Non a caso, contro la proposta s’è immediatamente levato, compatto, il muro degli esperti di Internet, che hanno giustamente a cuore la libertà del Web, e diffidano profondamente degli interventi legislativi in materia, che spesso tradiscono l’intento di “schedare” e condizionare l’espressione di dissenso in Rete. Eppure, tra le voci degli esperti, da quelli che stimo meno (ed evito di citare) a chi stimo di più, come Massimo Mantellini che ha parlato di “una cretinata”, fino a chi stimo moltissimo anche per il suo equilibrio, come Corrado Giustozzi che ha commentatonihil sub sole novi”, ricordando una precedente analoga iniziativa parlamentare rimasta poi lettera morta, nessuna ha riconosciuto che ci troviamo di fronte a un problema reale e grave, e che, come al solito, se non viene affrontato in termini di efficace autoregolazione diventa facile esca per tentativi, anche maldestri o capziosi, di eteroregolazione.

L’anonimato su Internet ha, come molti hanno osservato, un valore anche di tutela del dissenso e della libertà di parola, specialmente nei casi e nei luoghi in cui dissenso e libertà di parola sono repressi.

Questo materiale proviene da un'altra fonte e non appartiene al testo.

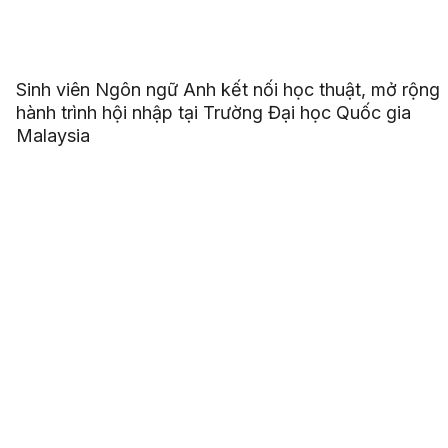
Sinh viên Ngôn ngữ Anh kết nối học thuật, mở rộng
hành trình hội nhập tại Trường Đại học Quốc gia
Malaysia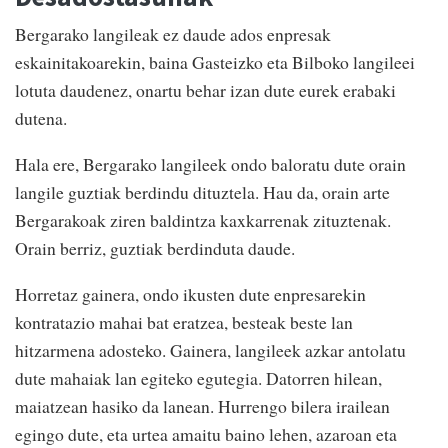
Bergarako langileak ez daude ados enpresak
eskainitakoarekin, baina Gasteizko eta Bilboko langileei
lotuta daudenez, onartu behar izan dute eurek erabaki
dutena.
Hala ere, Bergarako langileek ondo baloratu dute orain
langile guztiak berdindu dituztela. Hau da, orain arte
Bergarakoak ziren baldintza kaxkarrenak zituztenak.
Orain berriz, guztiak berdinduta daude.
Horretaz gainera, ondo ikusten dute enpresarekin
kontratazio mahai bat eratzea, besteak beste lan
hitzarmena adosteko. Gainera, langileek azkar antolatu
dute mahaiak lan egiteko egutegia. Datorren hilean,
maiatzean hasiko da lanean. Hurrengo bilera irailean
egingo dute, eta urtea amaitu baino lehen, azaroan eta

Ma un sistema di identificazione forte degli utenti non implica che gli utenti stessi non possano usare un nome falso quando scrivono, o che chiunque debba avere accesso alla loro identità: ognuno potrebbe anche avere cento account fake, l’importante sarebbe che tutto quello che si scrive sia riconducibile, da parte di chi gestisce la piattaforma, a un’identità certa, un nome e cognome (o, molto meglio ancora, a un token permanente rilasciato da uno IAM terzo, ma qui vado un po’ nel tecnicismo).

In conclusione: è vero, la proposta di Marattin è, in sé, sbagliata. Ma sarebbe il caso che, di fronte al crescere dell’attenzione mediatica e politica su questo tema che è reale e cruciale, chi è in grado di elaborare proposte “giuste” e di promuoverle presso i grandi player di Internet, lo facesse, anziché limitarsi ad assegnare patenti di cretino. Altrimenti, penso sia solo questione di tempo prima che venga approvata una legge che non risolve il problema e ne genera magari altri.